Cashew Nutshell Liquid: Cardol and cardanol correspond to more than 95% of the composition of technical cashew nutshell liquid produced in the industries. The presence of a long 15-carbon alkyl side chain provides additional hydrophobic interaction with dentin collagen fibrils which may contribute to dentin biomodification. Cardol and cardanol are non-cytotoxic compounds in low concentrations possessing antioxidant effects, they present inhibition of matrix metalloproteinase-2 and matrix metalloproteinase-9 [41]. The lower molecular weight of cashew nutshell liquid causes it to attain greater and faster penetration in dentin collagen matrix, thus explaining the highest increase in the bond strength. Moreira et al reported that CNSL yield best biomodification outcomes when applied for one minute without staining the dentin collagen [42].

Quercetin: Quercetin belongs to the flavanol group and is commonly found in onions, apples, tea and red wine. As a result of its cross-linking properties, QC has been shown to enhance the mechanical properties and thermal denaturation temperature of the extracellular matrix of heart valves. Quercetin offers several benefits, including anti-inflammatory, antioxidant and cancer preventing properties. Quercetin could inhibit the activity of MMP-2 and MMP-9 in PC-3 cells [43]. Quercetin can cross-link with collagen to decrease the formation of water canals by resisting collagenase attack and strengthen its stability. Being a natural cross-linker, quercetin has been widely accepted for its biocompatibility and safety.
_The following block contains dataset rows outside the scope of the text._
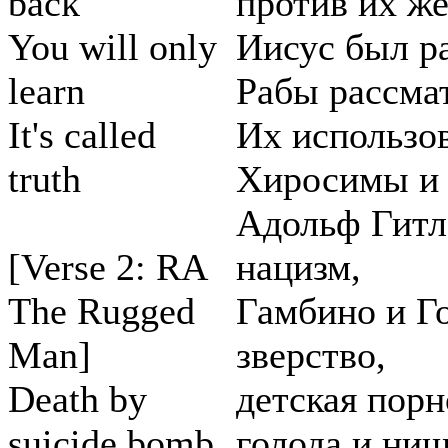
back
против их же
You will only
Иисус был р
learn
Рабы рассмат
It's called
Их использо
truth
Хиросимы и 
Адольф Гитл
[Verse 2: RA
нацизм,
The Rugged
Гамбино и Г
Man]
зверство,
Death by
детская порн
suicide bomb,
голода и ни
Baicalein: Baicalein (BAI) is one of the major flavonoids in Scutellaria baicalensis. Because of its potential MMP inhibition and cross-linking abilities, BAI is capable of stabilizing collagen fibrils and protecting the integrity of the hybrid layer in dentin bonding. Since the hydroxyl groups of BAI can form hydrogen bonds with the amide carbonyl of proteins, it can act as a potential cross-linker. Furthermore, it has been reported that cross-linkers can cross-link not only proteins but also proteases. This may directly interfere with the molecular mobility of proteases or inactivate C-terminal telopeptidases, maintaining telopeptides ability and sterically blocking collagenase binding to the critical peptide bond [44]. Therefore, the MMP inhibitory mechanism of BAI in endogenous dentin-bond MMPs might be as follows. First, BAI could compete with the active center of the enzyme through a metal-chelating effect, grabbing metal irons such as Zn2+ to suppress the activity of MMPs. Second, BAI might cross-link and alter the three-dimensional structure or molecular mobility of MMPs, resulting in the loss of the collagen enzymolysis ability of the latter. Third, BAI might cross-link with dentin collagen fibers through hydrogen bonds, changing or covering the recognition sites of MMPs in collagen to interfere with enzymatic coordination and complexation, thereby protecting noncoated collagen from degradation.


Success in adhesive dentistry means long lasting restorations. As composite restorations are the most popular materials to deal with caries nowadays, it is very important to understand the issues related to resin-dentin bond durability. Although various studies have investigated the role of MMPI and collagen cross-linkers in enhancing the longevity of resin-dentin bonding, still more research is required to develop new bonding systems that provide durable MMP-inhibitory and collagen crosslinking functionality to stabilize the hybrid layer and thereby improve durability of adhesive composite restorations.